§ Description of the task:
A faithful copy of the listing below is needed, with its pictures left out.
----------
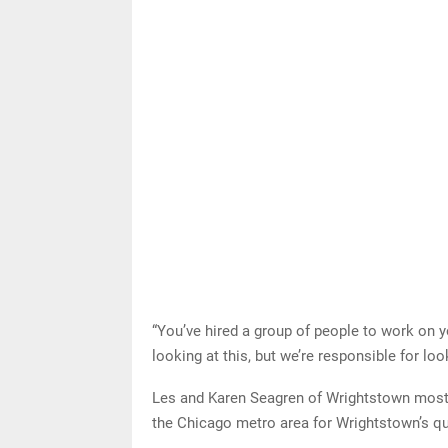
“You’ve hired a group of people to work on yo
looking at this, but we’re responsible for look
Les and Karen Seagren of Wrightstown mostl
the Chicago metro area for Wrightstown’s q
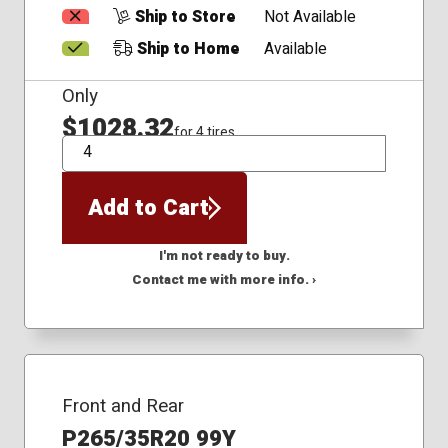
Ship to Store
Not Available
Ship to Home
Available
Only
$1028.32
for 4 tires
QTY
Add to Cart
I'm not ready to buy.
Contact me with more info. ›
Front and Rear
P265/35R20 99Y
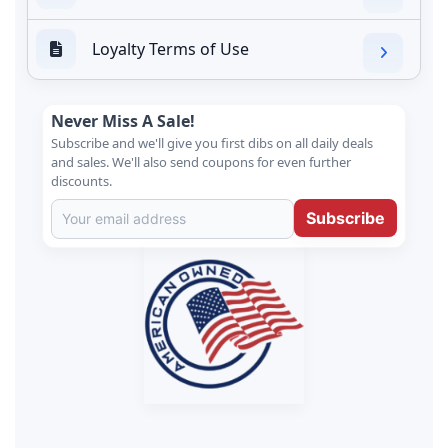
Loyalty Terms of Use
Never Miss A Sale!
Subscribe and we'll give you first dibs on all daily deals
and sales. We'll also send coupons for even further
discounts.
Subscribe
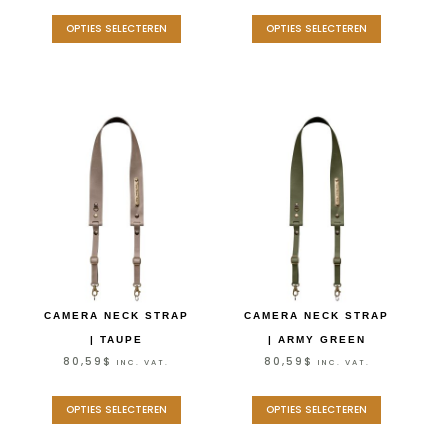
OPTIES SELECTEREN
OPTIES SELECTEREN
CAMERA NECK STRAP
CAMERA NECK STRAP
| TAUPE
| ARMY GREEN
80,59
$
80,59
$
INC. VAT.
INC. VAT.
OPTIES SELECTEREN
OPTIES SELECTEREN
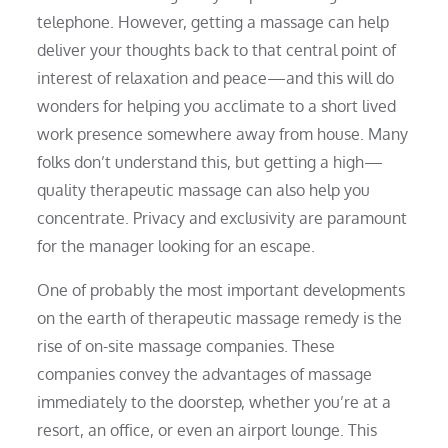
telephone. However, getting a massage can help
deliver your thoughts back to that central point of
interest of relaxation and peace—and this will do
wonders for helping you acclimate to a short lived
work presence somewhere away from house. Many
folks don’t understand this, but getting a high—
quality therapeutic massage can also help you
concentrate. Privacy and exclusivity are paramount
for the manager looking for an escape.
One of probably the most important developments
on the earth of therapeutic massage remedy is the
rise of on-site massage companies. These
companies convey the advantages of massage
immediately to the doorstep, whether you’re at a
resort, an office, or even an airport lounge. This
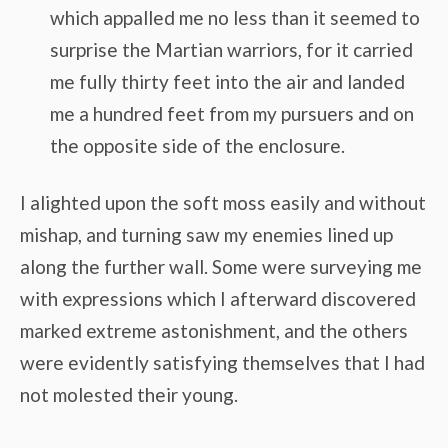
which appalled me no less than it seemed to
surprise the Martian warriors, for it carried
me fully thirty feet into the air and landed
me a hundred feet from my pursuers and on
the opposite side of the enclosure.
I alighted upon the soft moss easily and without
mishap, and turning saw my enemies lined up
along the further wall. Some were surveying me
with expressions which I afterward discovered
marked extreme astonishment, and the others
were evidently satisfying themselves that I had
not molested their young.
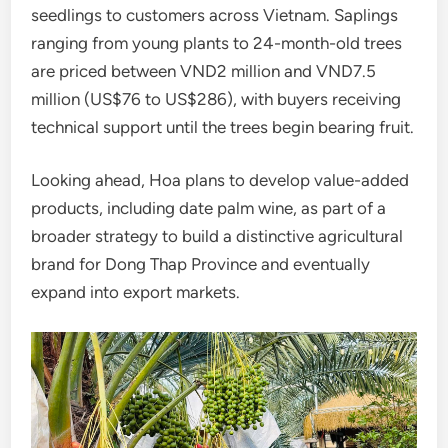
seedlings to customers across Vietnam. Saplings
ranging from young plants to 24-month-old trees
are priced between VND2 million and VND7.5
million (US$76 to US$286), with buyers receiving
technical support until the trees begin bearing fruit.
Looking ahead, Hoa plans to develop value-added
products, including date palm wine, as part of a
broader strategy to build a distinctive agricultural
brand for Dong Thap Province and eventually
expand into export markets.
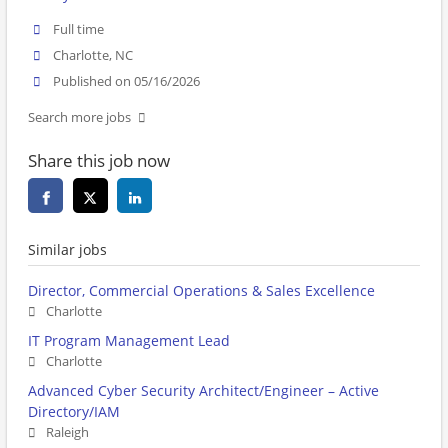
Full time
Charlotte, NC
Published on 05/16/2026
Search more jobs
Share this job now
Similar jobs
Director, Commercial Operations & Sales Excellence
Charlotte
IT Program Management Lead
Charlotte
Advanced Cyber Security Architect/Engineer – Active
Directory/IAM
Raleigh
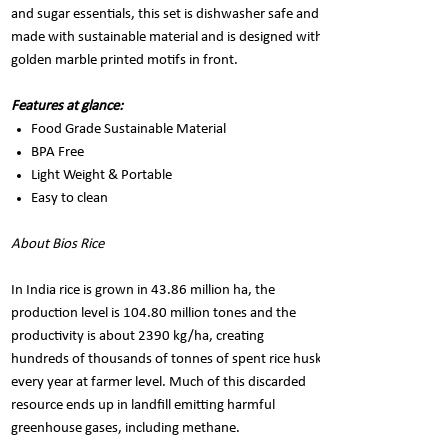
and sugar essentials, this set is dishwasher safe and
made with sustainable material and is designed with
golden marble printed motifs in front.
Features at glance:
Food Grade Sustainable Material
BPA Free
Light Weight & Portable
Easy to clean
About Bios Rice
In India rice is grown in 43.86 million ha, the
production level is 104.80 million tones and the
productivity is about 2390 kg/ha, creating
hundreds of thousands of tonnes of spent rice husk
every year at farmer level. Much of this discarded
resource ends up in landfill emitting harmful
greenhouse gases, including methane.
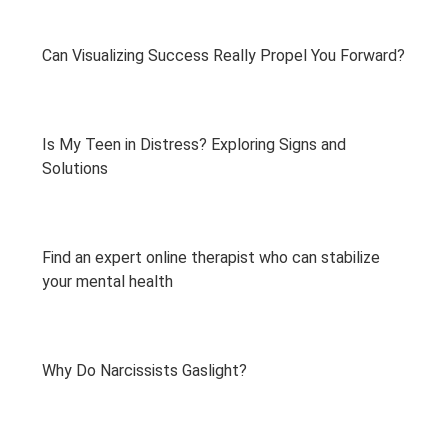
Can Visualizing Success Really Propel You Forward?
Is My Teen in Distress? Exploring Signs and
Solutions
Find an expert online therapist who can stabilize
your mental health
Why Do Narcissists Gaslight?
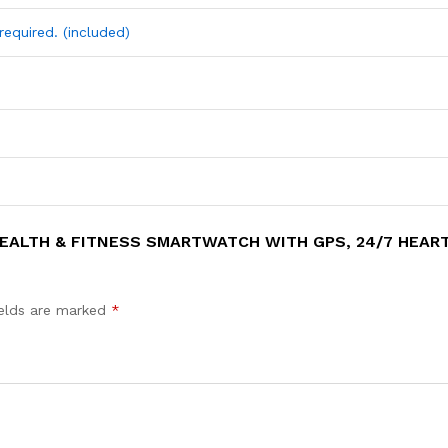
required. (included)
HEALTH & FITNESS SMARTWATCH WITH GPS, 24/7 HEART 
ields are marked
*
----------
§ Solution for this task:
“You’ve hired a group of people to work on yo
looking at this, but we’re responsible for look
Les and Karen Seagren of Wrightstown mostl
the Chicago metro area for Wrightstown’s q
Ship to Store
Not Available
Ship to Home
Available
Only
$1028.32
for 4 tires
QTY
Add to Cart
I'm not ready to buy.
Contact me with more info. ›
Front and Rear
P265/35R20 99Y
Loyalty Terms of Use
Never Miss A Sale!
Subscribe and we'll give you first dibs on all daily deals
and sales. We'll also send coupons for even further
discounts.
Subscribe
OPTIES SELECTEREN
OPTIES SELECTEREN
CAMERA NECK STRAP
CAMERA NECK STRAP
| TAUPE
| ARMY GREEN
80,59
$
80,59
$
INC. VAT.
INC. VAT.
OPTIES SELECTEREN
OPTIES SELECTEREN
telephone. However, getting a massage can help
deliver your thoughts back to that central point of
interest of relaxation and peace—and this will do
wonders for helping you acclimate to a short lived
work presence somewhere away from house. Many
folks don’t understand this, but getting a high—
quality therapeutic massage can also help you
concentrate. Privacy and exclusivity are paramount
for the manager looking for an escape.
One of probably the most important developments
on the earth of therapeutic massage remedy is the
rise of on-site massage companies. These
companies convey the advantages of massage
immediately to the doorstep, whether you’re at a
resort, an office, or even an airport lounge. This
which appalled me no less than it seemed to
surprise the Martian warriors, for it carried
me fully thirty feet into the air and landed
me a hundred feet from my pursuers and on
the opposite side of the enclosure.
I alighted upon the soft moss easily and without
mishap, and turning saw my enemies lined up
along the further wall. Some were surveying me
with expressions which I afterward discovered
marked extreme astonishment, and the others
were evidently satisfying themselves that I had
not molested their young.
seedlings to customers across Vietnam. Saplings
ranging from young plants to 24-month-old trees
are priced between VND2 million and VND7.5
million (US$76 to US$286), with buyers receiving
technical support until the trees begin bearing fruit.
Looking ahead, Hoa plans to develop value-added
products, including date palm wine, as part of a
broader strategy to build a distinctive agricultural
brand for Dong Thap Province and eventually
expand into export markets.
Full time
Charlotte, NC
Published on 05/16/2026
Search more jobs
Share this job now
Similar jobs
Director, Commercial Operations & Sales Excellence
Charlotte
IT Program Management Lead
Charlotte
Advanced Cyber Security Architect/Engineer – Active
Directory/IAM
Raleigh
and sugar essentials, this set is dishwasher safe and
made with sustainable material and is designed with
golden marble printed motifs in front.
Features at glance:
Food Grade Sustainable Material
BPA Free
Light Weight & Portable
Easy to clean
About Bios Rice
In India rice is grown in 43.86 million ha, the
production level is 104.80 million tones and the
productivity is about 2390 kg/ha, creating
hundreds of thousands of tonnes of spent rice husk
every year at farmer level. Much of this discarded
resource ends up in landfill emitting harmful
greenhouse gases, including methane.
Can Visualizing Success Really Propel You Forward?
Is My Teen in Distress? Exploring Signs and
Solutions
Find an expert online therapist who can stabilize
your mental health
Why Do Narcissists Gaslight?
required. (included)
HEALTH & FITNESS SMARTWATCH WITH GPS, 24/7 HEART 
ields are marked
*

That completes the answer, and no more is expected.